Guardamos silencio unos minutos y entonces Tessa volvió a hablar.

—Dijo que te había visto.

—¿Después de que se fuera?

—En el aeropuerto de Londres. Que habíais sostenido una breve charla.

—Tendré que pedirte que lo olvides, Tessa. Fue hace mucho tiempo.

—¿No lo dijiste a Dicky ni a nadie? Fue una tontería, Bernard. ¿Hablasteis de los niños?

—Sí. No, no lo dije a Dicky ni a nadie.

—Yo tampoco he contado a Dicky que he visto a mi hermana.

—Ahora pensaba en esto, Tessa. ¿Te das cuenta de que este asunto incide en tu relación con Dicky?

—¿Por qué no se lo he dicho?

—No quiero hablar contigo de cómo se gana la vida Dicky, pero no cabe duda de que comprenderás que tener una aventura contigo podría redundar en un grave perjuicio para él.

—¿A causa de Fiona?

—Si alguien quisiera armar jaleo, conectaría a Fiona con Dicky a través de sus relaciones contigo.

—Podrían conectarlos del mismo modo a través del hecho de que trabajas para él.

—Pero yo no veo a Fiona con regularidad.

—Ni yo tampoco.

—Esto sería difícil de probar y tal vez este único encuentro con Fiona sería suficiente para inquietar a los jefes de Dicky.

—Mi hermana se fue a la Unión Soviética. Esto no me convierte en espía ni hace sospechosos a todos mis amigos y conocidos.

—Quizá no debería ser así, pero en realidad lo es. Y en cualquier caso, Dicky no puede equipararse a todos tus otros amigos... al menos en este contexto. Sus contactos han de pasar por un escrutinio muy especial.

—Supongo que tienes razón.

—La tengo.

—¿Qué debo hacer, pues?

—Detestaría verte mezclada en un maldito escándalo de espionaje, Tessa. Sé que eres inocente, pero muchos inocentes se ven implicados en estas cosas.

—¿Quieres que deje de ver a Dicky?

—Debes romper con él de modo tajante e inmediato.

—¿Le escribo una carta?

—Ni hablar —respondí. ¿Por qué sentían siempre las mujeres la necesidad de escribir cartas cuando ponían fin a una aventura amorosa?

—No puedo dejarle de repente. Pasado mañana cenaré con él.

—¿Estás segura de que Dicky ignora que viste a Fiona?

—Yo no se lo dije, desde luego —replicó Tessa con voz estridente, como ofendida por el consejo que le había dado—. No lo he dicho a nadie, a nadie en absoluto, pero si dejo de verle ahora, tal vez adivine que hay algo más.

—Cena con él y dile que todo ha terminado.

—¿No crees que me preguntará por Fiona?

—No, pero si saca el tema, di que no la has visto desde que abandonó Inglaterra para ir a Berlín.

—Ahora estoy preocupada, Bernard.

—Todo irá bien, Tess.

—¿Y si lo saben?

—Niega que la has visto y, en el peor de los casos, podrías decir que me informaste a mí de ello y yo te ordené que no lo dijeras a nadie. Y que seguiste mis instrucciones al pie de la letra.
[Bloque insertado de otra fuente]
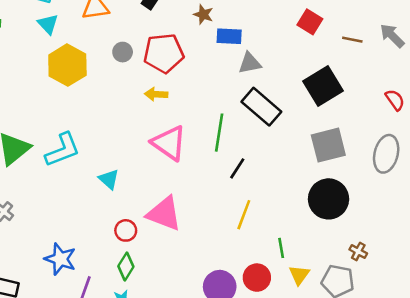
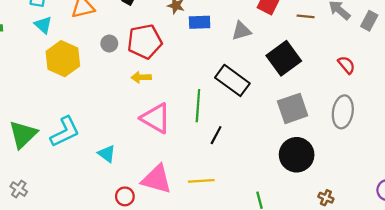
gray triangle: (250, 63) -> (241, 31), moved
yellow line: (244, 215) -> (201, 181), moved, turned 70

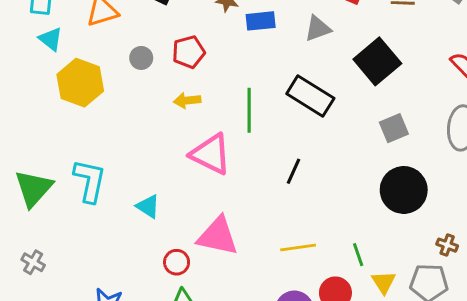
red pentagon: (145, 42) -> (189, 52), size x0.7
green line: (198, 106) -> (249, 110), moved
gray square: (293, 108) -> (394, 128), size x0.7
cyan L-shape: (65, 132) -> (90, 181), turned -48
yellow line: (201, 181) -> (298, 247), moved

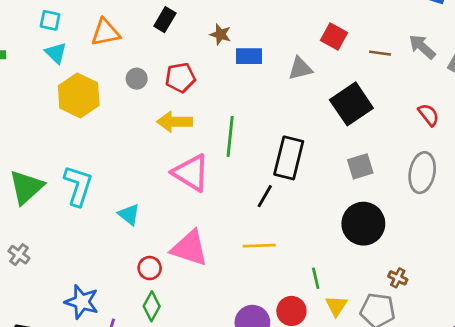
black rectangle: (310, 96) -> (289, 158), moved, turned 66
yellow arrow: (187, 100) -> (175, 122), size x1.4
yellow line: (298, 247) -> (259, 246), moved

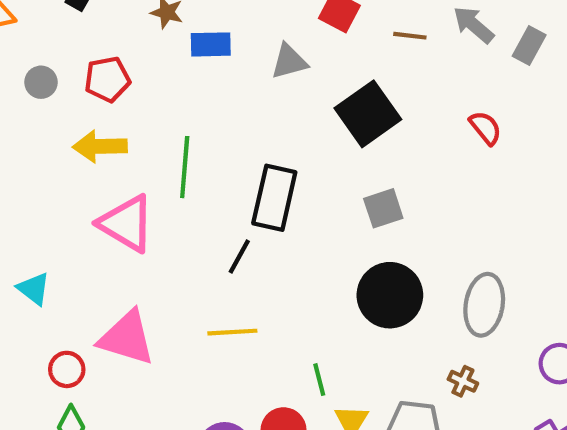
gray ellipse: (422, 173) -> (484, 305), moved
brown cross: (398, 278) -> (463, 381), moved

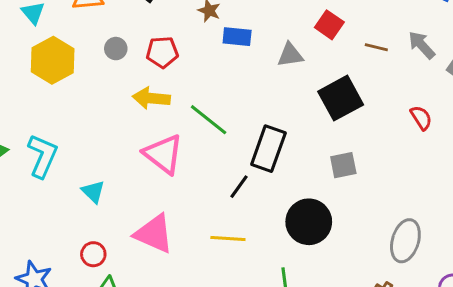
green line: (185, 167) -> (209, 120), turned -63
black circle: (390, 295) -> (309, 222), moved
red circle: (67, 369) -> (93, 254), moved

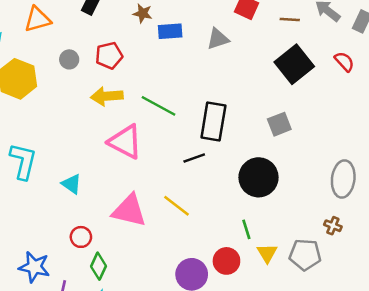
black square: (341, 98) -> (294, 64), moved
red semicircle: (421, 118) -> (344, 62), moved
black line: (239, 187) -> (194, 158), turned 45
yellow line: (228, 238) -> (176, 206), moved, turned 44

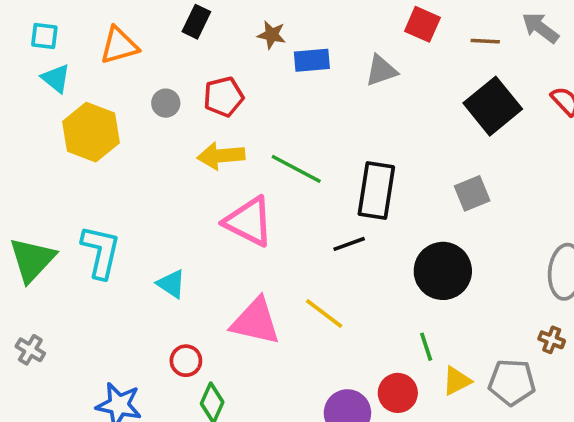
yellow triangle: (267, 253) -> (457, 381), turned 35

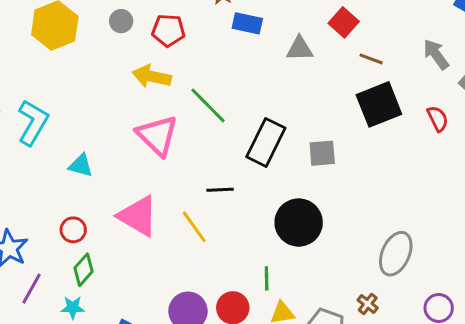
brown line: (485, 41) -> (371, 59), moved
gray square: (472, 193) -> (322, 153), moved
black line: (349, 244) -> (220, 190), moved
cyan triangle: (171, 284) -> (81, 165), turned -36

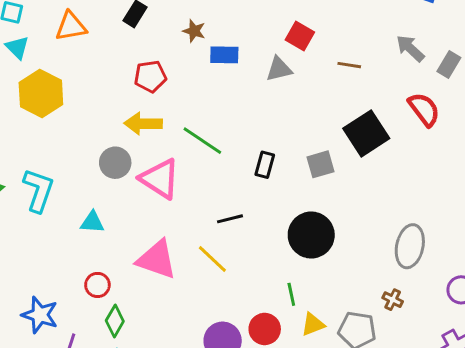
gray circle: (121, 21) -> (115, 163), moved, size x1.4
red square: (344, 22) -> (300, 36), moved
black square: (379, 104) -> (366, 133), moved
red semicircle: (438, 119) -> (424, 109), size x1.4
black rectangle: (266, 142) -> (265, 165), size x0.6

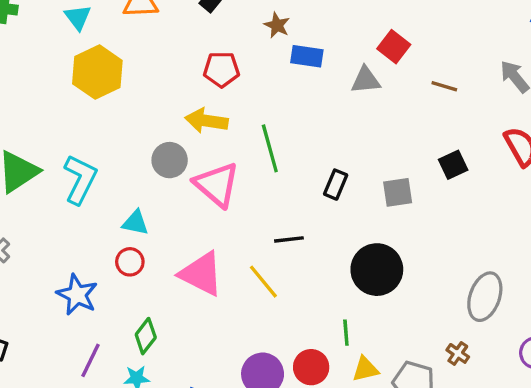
black square: (366, 133) -> (453, 165), size x0.6
green line: (202, 141) -> (270, 148), turned 33
red circle: (97, 285) -> (130, 262), moved
blue star: (40, 315) -> (77, 295), moved

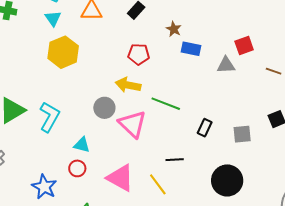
red square: (394, 47) -> (244, 46), turned 30
green line: (270, 148) -> (166, 104), turned -56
—¿No te metería esto en un lío?

—Ya lo veríamos, llegado el caso. Pero sólo te ayudaré si decides en serio poner fin a esta estúpida aventura con Dicky.

—Lo he decidido en serio, Bernard. De verdad.

—Hay mucho malestar en el Departamento precisamente ahora. Nadie se salva de ser sospechoso. Es un mal momento para llamar la atención.

—¿Te refieres a Dicky?

—Me refiero a todos en general.

—Supongo que todavía piensan que tuviste algo que ver con la marcha de Fiona.

—Ellos lo niegan, pero yo creo que sí.

—Dijo que te había causado muchos trastornos.

—¿Fiona? —pregunté.

—Dijo que lo lamentaba.

—Fue ella quien huyó.

—Explicó que tenía que hacerlo.

—Los niños no la mencionan nunca y esto a veces me preocupa.

—Son niños muy felices. La nanny es una buena chica. Y tú los rodeas de cariño, Bernard. Es todo lo que necesitan los niños. Es lo que nosotras necesitábamos de papá, pero él prefería darnos dinero. Su tiempo era demasiado precioso.

—Siempre estoy de viaje o trabajando a deshora por algún maldito asunto.

—No me refería a esto, Bernard; no decía que el amor pueda medirse por horas de atención. No se registran las entradas y salidas en el amor. Los niños saben que los quieres y que sólo trabajas para mantenerlos; lo comprenden.

—Así lo espero.

—Pero ¿qué harás con ellos? ¿Permitirás que Fiona se los lleve?

—No lo sé, Tessa —contesté, fiel a la verdad—. Pero tú tienes que dejar de ver a Dicky.